# Jamming Problems?



## wildcat (Jun 23, 2010)

I'm not exactly new to handguns, as I purchased my first handgun about 20 years ago. It is a Sigma 380 and I still have it. Never had a problem with it jamming.

I thought about getting a Glock 19 at one point, so I rented one to try out. I found the grip was really too large for my small hands, but also I found that it kept jamming on me every other shot. I thought it might have been poorly maintained, but the range manager said it was well maintained and insisted it could not possibly have jammed unless I put the wrong ammo in it.

Later, my husband and I bought Sigs. I got a P239 in 357 Sig calibur, and he got a P229 in 40 calibur. My 357 Sig was OK at first, but then it started jamming more and more frequently, until I couldn't get through a clip anymore. I traded it in for a revolver.

Last time we went to the range, my hubby shot several perfect clips though his P229, and then handed it to me and it jammed over and over again when I fired it.

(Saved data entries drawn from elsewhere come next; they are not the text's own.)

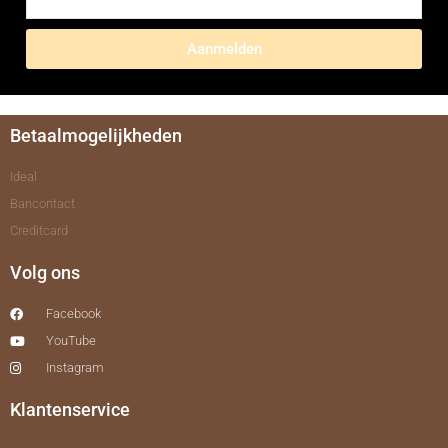
Aanmelden
Betaalmogelijkheden
Ideal
Bancontact
Creditcard
Volg ons
Facebook
YouTube
Instagram
Klantenservice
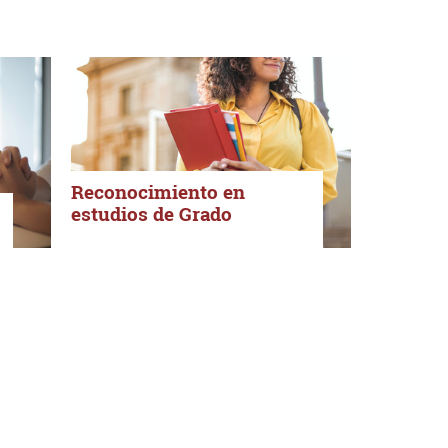
Reconocimiento en
estudios de Grado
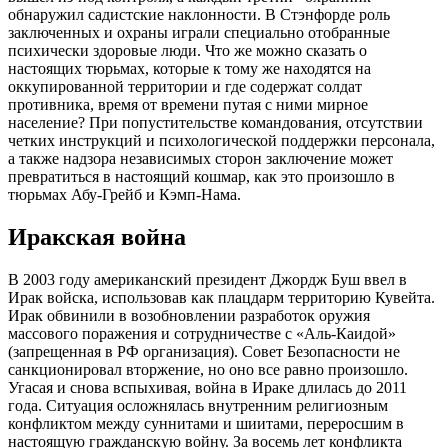
обнаружил садистские наклонности. В Стэнфорде роль
заключенных и охраны играли специально отобранные
психически здоровые люди. Что же можно сказать о
настоящих тюрьмах, которые к тому же находятся на
оккупированной территории и где содержат солдат
противника, время от времени путая с ними мирное
население? При попустительстве командования, отсутствии
четких инструкций и психологической поддержки персонала,
а также надзора независимых сторон заключение может
превратиться в настоящий кошмар, как это произошло в
тюрьмах Абу-Грейб и Кэмп-Нама.
Иракская война
В 2003 году американский президент Джордж Буш ввел в
Ирак войска, использовав как плацдарм территорию Кувейта.
Ирак обвинили в возобновлении разработок оружия
массового поражения и сотрудничестве с «Аль-Каидой»
(запрещенная в РФ организация). Совет Безопасности не
санкционировал вторжение, но оно все равно произошло.
Угасая и снова вспыхивая, война в Ираке длилась до 2011
года. Ситуация осложнялась внутренним религиозным
конфликтом между суннитами и шиитами, переросшим в
настоящую гражданскую войну. За восемь лет конфликта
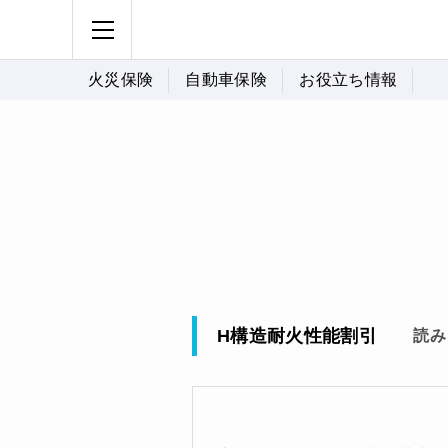
火災保険
自動車保険
お役立ち情報
H構造耐火性能割引
読み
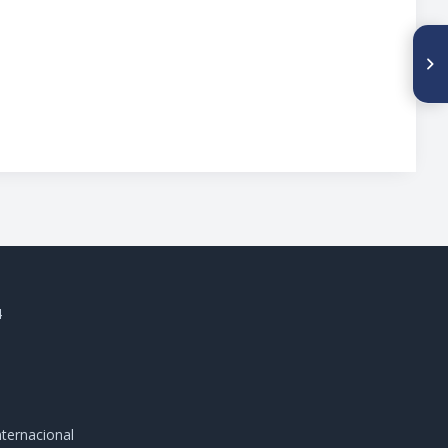
SIGUIENTE ARTÍCULO
Alargamiento de
Metatarsianos con Tutor
Externo
4
ternacional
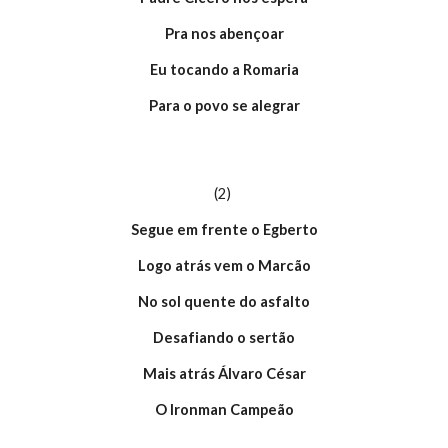
Pra nos abençoar
Eu tocando a Romaria
Para o povo se alegrar
(2)
Segue em frente o Egberto
Logo atrás vem o Marcão
No sol quente do asfalto
Desafiando o sertão
Mais atrás Álvaro César
O Ironman Campeão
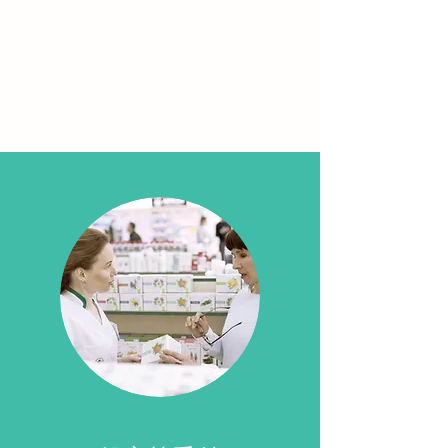
TEL:
03-3830-0393
​FAX:03-3830-0341
​はりま坂薬局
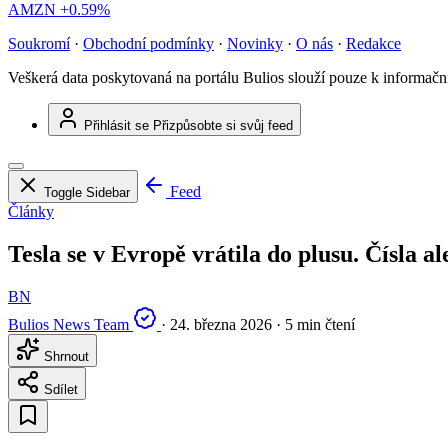
AMZN
+0.59%
Soukromí
·
Obchodní podmínky
·
Novinky
·
O nás
·
Redakce
Veškerá data poskytovaná na portálu Bulios slouží pouze k informač
Přihlásit se
Přizpůsobte si svůj feed
Feed
Toggle Sidebar
Články
Tesla se v Evropě vrátila do plusu. Čísla a
BN
Bulios News Team
·
24. března 2026
·
5 min čtení
Shrnout
Sdílet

Does anyone have any idea what's going on? It seems to be a problem with larger calibur automatics only, but I'm not sure.


----------



## dosborn (Apr 17, 2009)

Welcome to HGF!

What kind of "jam" is it? What kind/brand of ammo? I would say it is most likely shooter related since it is happening with multiple Sigs. More specifically, limp wrist is usually the problem. Sigs P2XX pistols generally don't just start having problems like that due to malfunctions. They do fail and have malfunctions, just not really often. And I assume they are being cleaned and lubed per the owners manual?


----------



## zhurdan (Mar 21, 2008)

If a gun runs for one person and not another, it's most likely the fault of the shooter not the weapon. I hope you take that in the constructive manner in which it is intended.

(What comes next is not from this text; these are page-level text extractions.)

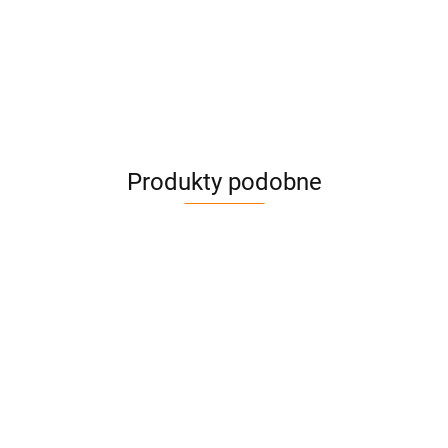
Produkty podobne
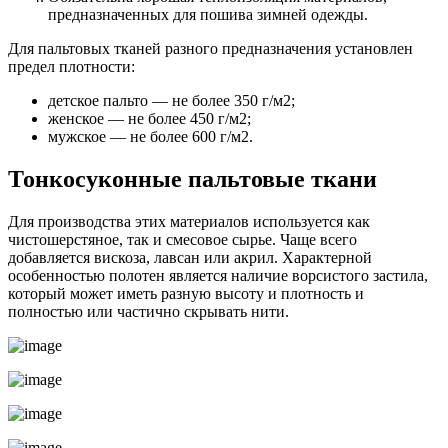
предназначенных для пошива зимней одежды.
Для пальтовых тканей разного предназначения установлен
предел плотности:
детское пальто — не более 350 г/м2;
женское — не более 450 г/м2;
мужское — не более 600 г/м2.
Тонкосуконные пальтовые ткани
Для производства этих материалов используется как
чистошерстяное, так и смесовое сырье. Чаще всего
добавляется вискоза, лавсан или акрил. Характерной
особенностью полотен является наличие ворсистого застила,
который может иметь разную высоту и плотность и
полностью или частично скрывать нити.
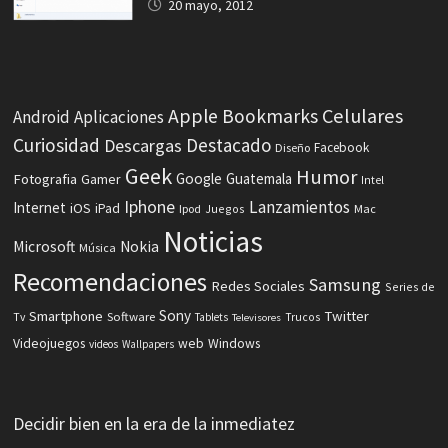
20 mayo, 2012
Celulares
Apple
Bookmarks
Android
Aplicaciones
Curiosidad
Destacado
Descargas
Facebook
Diseño
Geek
Humor
Fotografia
Google
Guatemala
Gamer
Intel
Iphone
Lanzamientos
Internet
iOS
iPad
Ipod
Juegos
Mac
Noticias
Microsoft
Nokia
Música
Recomendaciones
Samsung
Redes Sociales
Series de
Sony
Smartphone
Twitter
Software
Tv
Tablets
Trucos
Televisores
Videojuegos
web
Windows
videos
Wallpapers
Decidir bien en la era de la inmediatez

Tell us more about your stance, grip, experience. I'm guessing it's an improper combination of grip and stance, but I'd need to see/hear more to be sure.


----------



## wildcat (Jun 23, 2010)

I'm a right handed shooter. An army ranger taught me to grip it with my right arm fully extended and the thumb pointing towards the target. The left hand simply cups the right fist with the left elbow bent. 

This isn't the first time I've heard that limp wrist is to blame. Is that why it only happens with larger caliburs/loads? Should I grip my right wrist with my left hand to provide support?

I haven't really paid much attention to stance. I think I have my right foot back and my left foot forward, and I stand facing the target with my left shoulder leading my right. My right shoulder contacts my right ear.


----------



## Steve M1911A1 (Feb 6, 2008)

You may even be flinching: that is, anticipating the larger pistol's recoil. That would have the same effect as limp-wristing.
The best solution is to grip the pistol very firmly with both hands, rather than merely gripping with one and supporting with the other. But this won't work if you are flinching.
Have your husband load your magazine while you're not looking. He should randomly insert one snap cap (dummy round) into the magazine, somewhere between the second and the last round. Load your pistol with the prepared magazine and commence firing, and have your husband watch what happens. You will soon know whether or not you are flinching.
One way or another, you are letting your hands either absorb or redirect the recoil impulse that your pistol needs in order to operate properly.


----------



## hogger129 (May 4, 2010)

I might be asking myself if my grip is right on the gun. 

If it works for other shooters but not for you, I think that's what the culprit is. It definitely doesn't sound like the guns. 

Fix your grip when shooting. If the problems still persist, try out some different ammo. Clean the gun. 

Doesn't sound like it's the gun.


----------



## wildcat (Jun 23, 2010)

Allright, I'll try that. I had not heard that flinching might be the problem. That might explain why it got worse the more self-conscious I got about it. Thanks for the suggestions.


----------